In the same vein, innovation is not just the responsibility of the “R&D” department. While the “R&D” department’s focus is on innovation, it does NOT absolve others of their responsibility in driving innovation across the organization. The days of simply relying on R&D to come up with the next wave of products/services is the thing of the past. With the advent of the Internet, free-flowing information and the fast pace of change, every person within the firm be empowered to contribute his/her share in the innovation life-cycle.

Companies that do not realize this are wasting precious human assets by under-utilizing them. However, it is not just enough to recognize that each person can contribute (many a times disproportionately) to breakthrough innovation. Companies need to provide structure (framework) and the freedom to encourage fresh ideas/experimentation, provide an opportunity to incubate them and eventually capitalize on the ideas that are ready for action.

In his book “The Future of Management”, Gary Hamel outlines the success of 3 highly innovative companies – Google, Whole Foods and W.L.Gore (makers of Gore-Tex). Whole Foods breaks down traditional hierarchies and gives authority (as well as responsibility) to each store to perform and exceed targets. Since the team is accountable, they self-manage. An example is a new hire is vetted by the entire team before confirmation. The team knows that if it picks a “slacker”, its performance will be down and as a result, everyone suffers. In the 15 years following its IPO in 1992, the company’s stock price rose by nearly 3000 %, dramatically outperforming its grocery-sector rivals. Between 2002 and 2007, its same-store sales growth averaged 11% per annum, nearly three times its industry average. W.L.Gore believes and practices a flat organization. People work in teams. Its structure is similar to lattice than a ladder. Senior folks don’t appoint juniors; instead the team nominates “leaders”. At its core, Gore is a marketplace for ideas, where idea champions compete for time of the company’s most talented individuals, and where associates eager to work on something new vie for the chance to join a promising project. Gore is a highly successful $2 billion privately held company. Google needs no introduction about its massive success. Most of us have heard about the fact that Google encourages its employees to spend 20% time on projects that they are passionate about (that are not in their job description). The culture supports experimentation, small teams and a flat organization. In short, innovation happens at every level and touches each employee. For a detailed description of innovation at these 3 firms, read “The Future of Management” by Gary Hamel (Chapter 4, 5, 6). Or view this link

Companies need to encourage each employee to think “innovation”. Innovation is not the birth-right of executive management or the “R&D” department. In many cases, they are (many a times) so far removed from the “grinds of every-day battles”, that unless they engage with the field at a close level, they may miss the innovation bus. While every organization may not be able to change itself into a flat organization like Gore, they can at least ensure that they encourage their employees to share radical ideas and provide a “safe” environment to do that. The companies of tomorrow will be the ones where front-line workers collaborate with customers, suppliers, partners and provide feedback on the trends they see to the organization which in turn provides a sound platform to take it to the next level.
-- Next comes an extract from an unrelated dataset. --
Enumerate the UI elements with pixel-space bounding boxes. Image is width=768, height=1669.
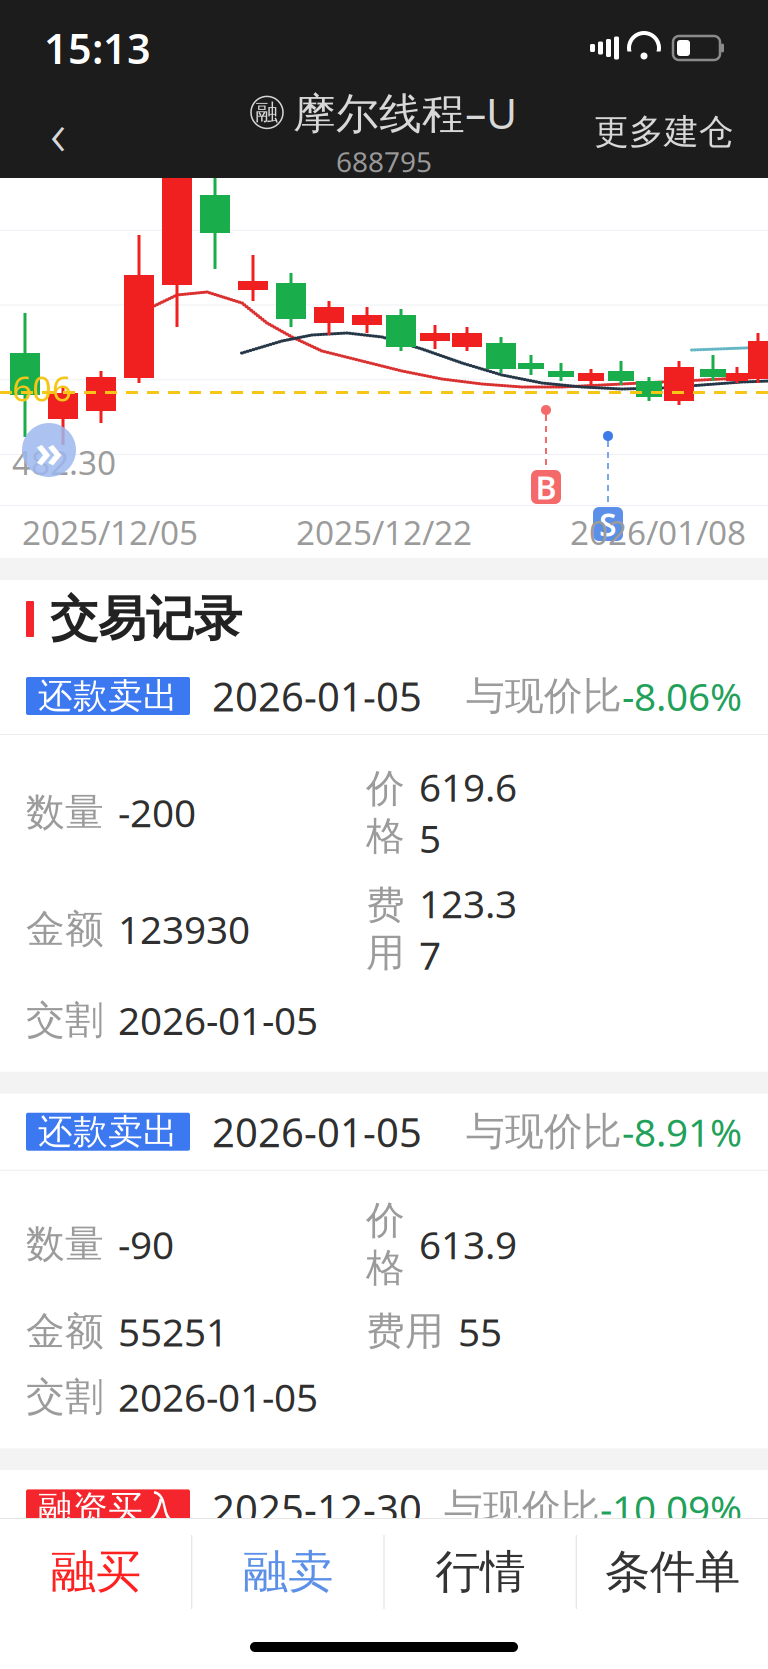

While the “R&D” department will still continue to exist, innovation will no longer be its exclusive ownership. Rather, firms that provides and encourages employees at all levels to think and outthink the competition and then takes steps to execute those ideas will be the winners of tomorrow. As William Pollard said “Learning and innovation go hand in hand. The arrogance of success is to think that what you did yesterday will be sufficient for tomorrow”. So, go out there, create an open environment that encourages employees to think up innovative ideas and have a structure in place that selects the best ideas, incubates them and makes it ready for prime time.